Montgomery-DAAD Fellow and Tutor in German Literature
Lincoln College
I was awarded my PhD at the University of Basel in 2007, for my thesis on contemporary German ‘ethnopoetics’, but have been working on the early modern period since 2007. In my ‘Habilitation’ (2017) I was interested in the question of how François Fénelon’s work “Les Aventures de Télémaque” (1699) was read, translated and printed in the German-speaking world in the Age of Enlightenment (1700-1832), and why. Subsequently, I wrote a study that, while starting from Walter Benjamin, asks about the ‘genealogy’ (in terms of Nietzsche) of literary criticism at the end of the 17th century. I was able to identify some practices that are still (or just again?) relevant in the Internet age. Most recently, I led a research project on the German-language reception of (French) Jansenism between 1640 and 1780, which resulted in two conference proceedings (so far).

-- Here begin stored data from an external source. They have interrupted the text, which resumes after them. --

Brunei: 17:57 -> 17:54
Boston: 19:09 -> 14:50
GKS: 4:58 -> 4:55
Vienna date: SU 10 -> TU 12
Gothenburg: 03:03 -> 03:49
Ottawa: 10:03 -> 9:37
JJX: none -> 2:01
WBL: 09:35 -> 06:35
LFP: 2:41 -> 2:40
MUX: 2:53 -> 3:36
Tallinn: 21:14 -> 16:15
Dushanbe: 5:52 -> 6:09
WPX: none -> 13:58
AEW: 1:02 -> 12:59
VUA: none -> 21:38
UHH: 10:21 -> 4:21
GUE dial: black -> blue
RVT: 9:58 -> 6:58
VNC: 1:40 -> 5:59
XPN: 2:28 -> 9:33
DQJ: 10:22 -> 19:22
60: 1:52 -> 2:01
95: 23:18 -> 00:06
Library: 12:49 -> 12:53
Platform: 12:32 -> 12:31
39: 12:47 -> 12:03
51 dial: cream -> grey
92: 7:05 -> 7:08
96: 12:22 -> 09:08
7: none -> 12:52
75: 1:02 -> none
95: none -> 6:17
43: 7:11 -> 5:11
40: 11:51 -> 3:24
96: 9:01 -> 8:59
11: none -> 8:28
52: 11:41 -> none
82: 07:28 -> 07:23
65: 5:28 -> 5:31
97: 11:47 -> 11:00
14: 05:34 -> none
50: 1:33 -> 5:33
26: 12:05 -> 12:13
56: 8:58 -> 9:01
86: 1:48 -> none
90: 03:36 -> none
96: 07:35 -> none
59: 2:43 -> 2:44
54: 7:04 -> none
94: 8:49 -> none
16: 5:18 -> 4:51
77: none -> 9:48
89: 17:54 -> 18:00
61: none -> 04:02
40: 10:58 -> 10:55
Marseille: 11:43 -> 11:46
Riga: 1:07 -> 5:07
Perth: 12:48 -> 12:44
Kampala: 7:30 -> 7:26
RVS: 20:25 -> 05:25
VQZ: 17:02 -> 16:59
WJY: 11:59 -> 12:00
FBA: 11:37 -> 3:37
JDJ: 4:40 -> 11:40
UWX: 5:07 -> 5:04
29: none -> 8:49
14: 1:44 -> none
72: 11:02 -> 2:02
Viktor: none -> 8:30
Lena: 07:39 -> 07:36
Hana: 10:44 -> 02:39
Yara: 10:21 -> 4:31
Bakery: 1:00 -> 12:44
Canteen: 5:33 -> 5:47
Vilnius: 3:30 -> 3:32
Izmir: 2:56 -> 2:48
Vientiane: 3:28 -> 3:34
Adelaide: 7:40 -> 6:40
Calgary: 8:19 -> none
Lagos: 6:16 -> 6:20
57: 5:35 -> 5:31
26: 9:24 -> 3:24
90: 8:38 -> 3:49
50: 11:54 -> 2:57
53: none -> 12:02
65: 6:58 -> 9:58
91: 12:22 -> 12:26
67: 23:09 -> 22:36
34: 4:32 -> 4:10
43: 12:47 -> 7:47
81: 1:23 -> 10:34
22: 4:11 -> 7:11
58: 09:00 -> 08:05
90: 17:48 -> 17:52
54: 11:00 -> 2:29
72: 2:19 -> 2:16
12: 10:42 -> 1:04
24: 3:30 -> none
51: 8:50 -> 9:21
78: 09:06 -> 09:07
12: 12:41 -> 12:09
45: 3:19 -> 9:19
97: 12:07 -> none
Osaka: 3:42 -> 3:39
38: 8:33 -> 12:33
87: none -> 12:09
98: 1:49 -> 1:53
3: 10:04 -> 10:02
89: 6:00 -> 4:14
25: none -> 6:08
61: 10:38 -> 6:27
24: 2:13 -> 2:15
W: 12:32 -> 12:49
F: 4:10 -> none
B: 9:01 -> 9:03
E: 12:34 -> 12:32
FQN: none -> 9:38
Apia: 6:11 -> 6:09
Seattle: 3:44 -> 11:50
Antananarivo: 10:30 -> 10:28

In addition, I am also interested in the history of scholarship, such as how the ‘Age of Enlightenment’ was appropriated in the German-speaking world around 1900, or to what extent the period between World War I and World War II was identified a ‘Second Thirty Years War’, or what relevance and scope a concept of ‘Catholic Enlightenment’ can claim. In addition, I have repeatedly worked on the history of Pietism and edited writings by Leibniz. Currently, I’m preparing a bigger essay about failure in Enlightenment (Pascal, Pope, Goethe).